Lets try it on one of our favorite peptides, DIAK. You should run this in your own console as well.

m_over_z("DIAK", pH = 7)

## [1] -18971.03

Hmmm that output seems very high (and negative). What could be wrong? Lets try calculating charge and mass separately.

pep_charge("DIAK", pH = 7)

## [1] -0.02347019

pep_mass("DIAK")

## [1] 445.2536

The mass looks reasonable, but the charge is very close to zero (we actually knew this already from exercise 1). It turns out, when we are dividing mass / charge, we are dividing by a number that is essentially zero, causing the m/z value to skyrocket.

If you think about MALDI however, we don’t actually know what the pH is, and so assuming it to be 7 is probably not accurate. In addition, based on your extensive knowledge of MALDI with peptides, you remember that almost all peptides end up with a +1 charge (due to one proton) when they are ionized with this technique. How could you modify the m_over_z() function to make it applicable to MALDI? The important aspects are:

The charge will always be +1
The mass will be the mass of the peptide plus the mass of a proton which is approximately 1.008 Da.

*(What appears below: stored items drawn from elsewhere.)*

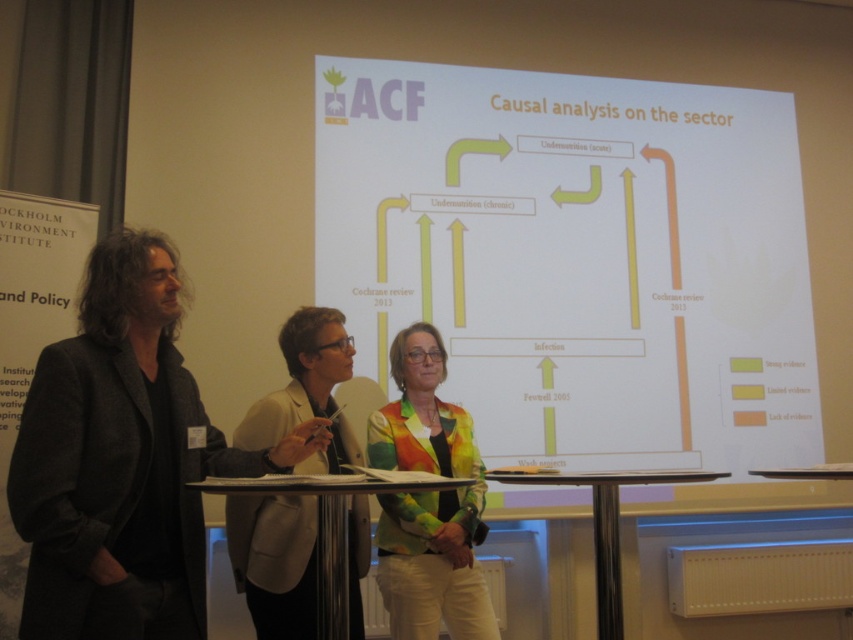 You are organizing a presentation and need to arrange chairs for attendees. The dark gray woolen jacket at left and rainbow fabric jacket at center are standing in the way. Which jacket should you move to make more space for the chairs?

The dark gray woolen jacket at left might be wider than rainbow fabric jacket at center, so moving the dark gray woolen jacket at left would create more space for the chairs.

You are a guest speaker at the presentation. You need to place your notes on the metallic polished table at center without walking around the rainbow fabric jacket at center. Is this possible?

The metallic polished table at center is behind the rainbow fabric jacket at center, so you can reach the metallic polished table at center by moving behind the rainbow fabric jacket at center without needing to walk around it.

You are a presenter who needs to move to the front of the room to adjust the projection screen. The rainbow fabric jacket at center and the metallic silver table at center are in your path. Which object do you need to move around first?

You need to move around the rainbow fabric jacket at center first because the metallic silver table at center is behind it, meaning the jacket is closer to your path. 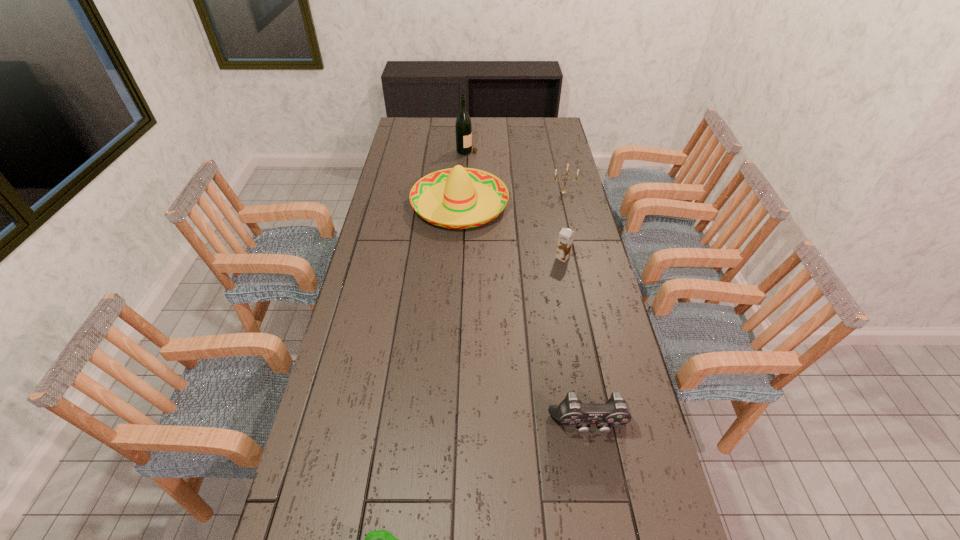 Identify the location of free space between the tallest object and the control. The height and width of the screenshot is (540, 960). (528, 288).

At what (x,y) coordinates should I click in order to perform the action: click on vacant point located between the fifth shortest object and the candle. Please return your answer as a coordinate pair (x, y). This screenshot has height=540, width=960. Looking at the image, I should click on (512, 198).

You are a GUI agent. You are given a task and a screenshot of the screen. Output one action in this format:
    pyautogui.click(x=<x>, y=<y>)
    Task: Click on the free space between the third nearest object and the second tallest object
    The image size is (960, 540).
    Given the screenshot: What is the action you would take?
    pyautogui.click(x=512, y=231)

I want to click on vacant area that lies between the control and the fourth farthest object, so click(x=576, y=341).

The height and width of the screenshot is (540, 960). I want to click on empty space that is in between the fifth farthest object and the sombrero, so click(524, 315).

Locate an element on the screen. The height and width of the screenshot is (540, 960). vacant space that's between the sombrero and the chocolate milk is located at coordinates (512, 231).

In order to click on blank region between the chocolate milk and the tallest object in this screenshot , I will do `click(515, 204)`.

Choose which object is the second nearest neighbor to the nearest object. Please provide its 2D coordinates. Your answer should be formatted as a tuple, i.e. [(x, y)], where the tuple contains the x and y coordinates of a point satisfying the conditions above.

[(565, 240)]

Identify which object is located as the fifth nearest to the control. Please provide its 2D coordinates. Your answer should be formatted as a tuple, i.e. [(x, y)], where the tuple contains the x and y coordinates of a point satisfying the conditions above.

[(463, 125)] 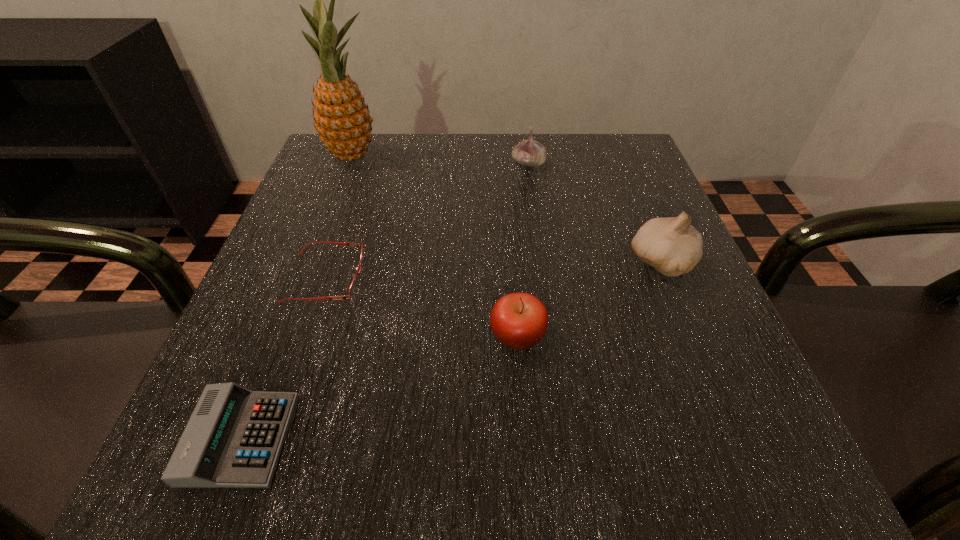 Where is `object at the right edge`? object at the right edge is located at coordinates (672, 246).

At what (x,y) coordinates should I click in order to perform the action: click on object situated at the far left corner. Please return your answer as a coordinate pair (x, y). Looking at the image, I should click on (342, 119).

Find the location of `object that is at the near left corner`. object that is at the near left corner is located at coordinates (233, 439).

Where is `vacant area at the far edge of the desktop`? Image resolution: width=960 pixels, height=540 pixels. vacant area at the far edge of the desktop is located at coordinates (465, 139).

In the image, there is a desktop. Identify the location of free space at the near edge. Image resolution: width=960 pixels, height=540 pixels. (464, 469).

This screenshot has height=540, width=960. What are the coordinates of `vacant space at the left edge of the desktop` in the screenshot? It's located at (324, 306).

Identify the location of vacant space at the right edge of the desktop. (672, 213).

At what (x,y) coordinates should I click in order to perform the action: click on free space at the near left corner of the desktop. Please return your answer as a coordinate pair (x, y). Image resolution: width=960 pixels, height=540 pixels. Looking at the image, I should click on (234, 494).

The width and height of the screenshot is (960, 540). I want to click on vacant area at the far right corner of the desktop, so click(613, 189).

In the image, there is a desktop. What are the coordinates of `vacant space at the near right corner` in the screenshot? It's located at (x=789, y=468).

Note that you don’t have to make changes in the pep_mass function which is the first chunk of code above. Instead, the changes will take place within the m_over_z function section, which is the last 6 lines.

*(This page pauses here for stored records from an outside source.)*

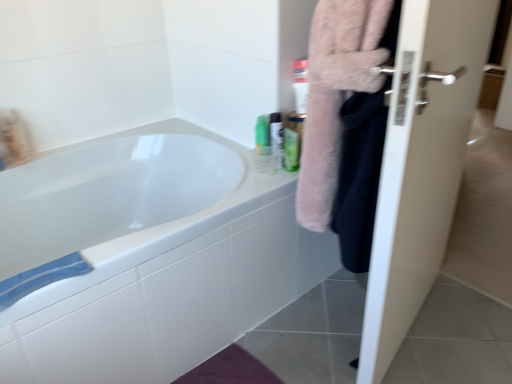 At what (x,y) coordinates should I click in order to perform the action: click on vacant space underneath fluffy pink towel at right, which is counted as the 2th bath towel, starting from the bottom (from a real-world perspective). Please return your answer as a coordinate pair (x, y). Looking at the image, I should click on (330, 334). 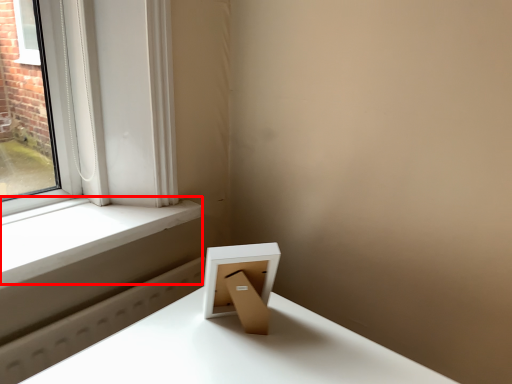 Question: Where is window sill (annotated by the red box) located in relation to picture frame in the image?

Choices:
 (A) left
 (B) right

Answer: (A) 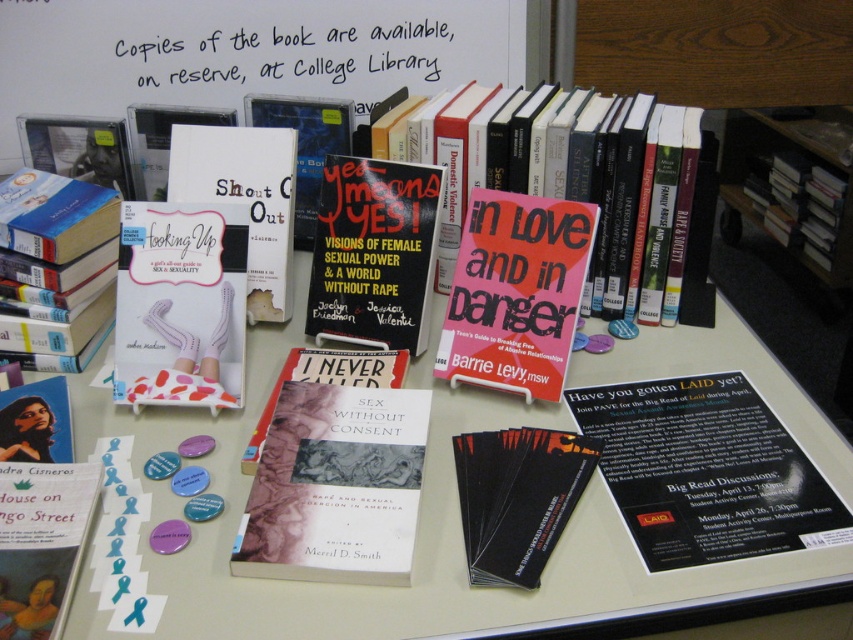 Question: Is the position of black paper poster at lower right less distant than that of matte pink cover at center?

Choices:
 (A) yes
 (B) no

Answer: (A)

Question: Which is nearer to the matte gray book at center?

Choices:
 (A) white paper at upper center
 (B) matte white book at left
 (C) hardcover book at lower left

Answer: (C)

Question: Which of the following is the farthest from the observer?

Choices:
 (A) [x=541, y=250]
 (B) [x=199, y=301]
 (C) [x=27, y=184]

Answer: (C)

Question: Which of the following is the closest to the observer?

Choices:
 (A) black matte business cards at center
 (B) black matte book at center

Answer: (A)

Question: Is white paper at upper center to the right of hardcover book at lower left from the viewer's perspective?

Choices:
 (A) yes
 (B) no

Answer: (A)

Question: Can you confirm if matte gray book at center is wider than black matte book at center?

Choices:
 (A) yes
 (B) no

Answer: (B)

Lets think through those same three questions we asked in exercise 3a. Write out answers to these questions in your assignment.

What does the code do? What are the inputs and what are the outputs?
What do we want the code to do? What inputs do we have, and what do we expect as outputs?
What parts of the existing code already do what we want, and what parts need to change?

Click for an additional hint if you’re stuck

To calculate m/z we need to have a mass divided by a charge. Can you see where this is done in the original function? Which variable stores mass, and which stores charge? Do we need the charge varibale, or is that a fixed value for MALDI?

Dividing in R is as simple as taking one variable, writing ‘/’ and writing another variable. For example, if I had a varible tacos that was the number of tacos I bought, and another variable cost that was how much I paid for all the tacos, I could calculate a variable price_per_taco by doing:

price_per_taco <- tacos / cost

The same goes for adding. If I left a tip of $2 when I bought the tacos, I could calculate a variable total_cost by doing:

total_cost <- cost + 2

Note that the pep_mass() function above is designed for calculating mono-isotopic mass. We know that there are different isotopes that result in shifted masses, but for this purpose we are interested in the mono-isotopic mass because that is generally the most intense peak in peptide MALDI spectra.

Take a screenshot of your modified m_over_z() function and paste it in your assignment. What are the expected MALDI m/z values for each peptide from Exercise 2?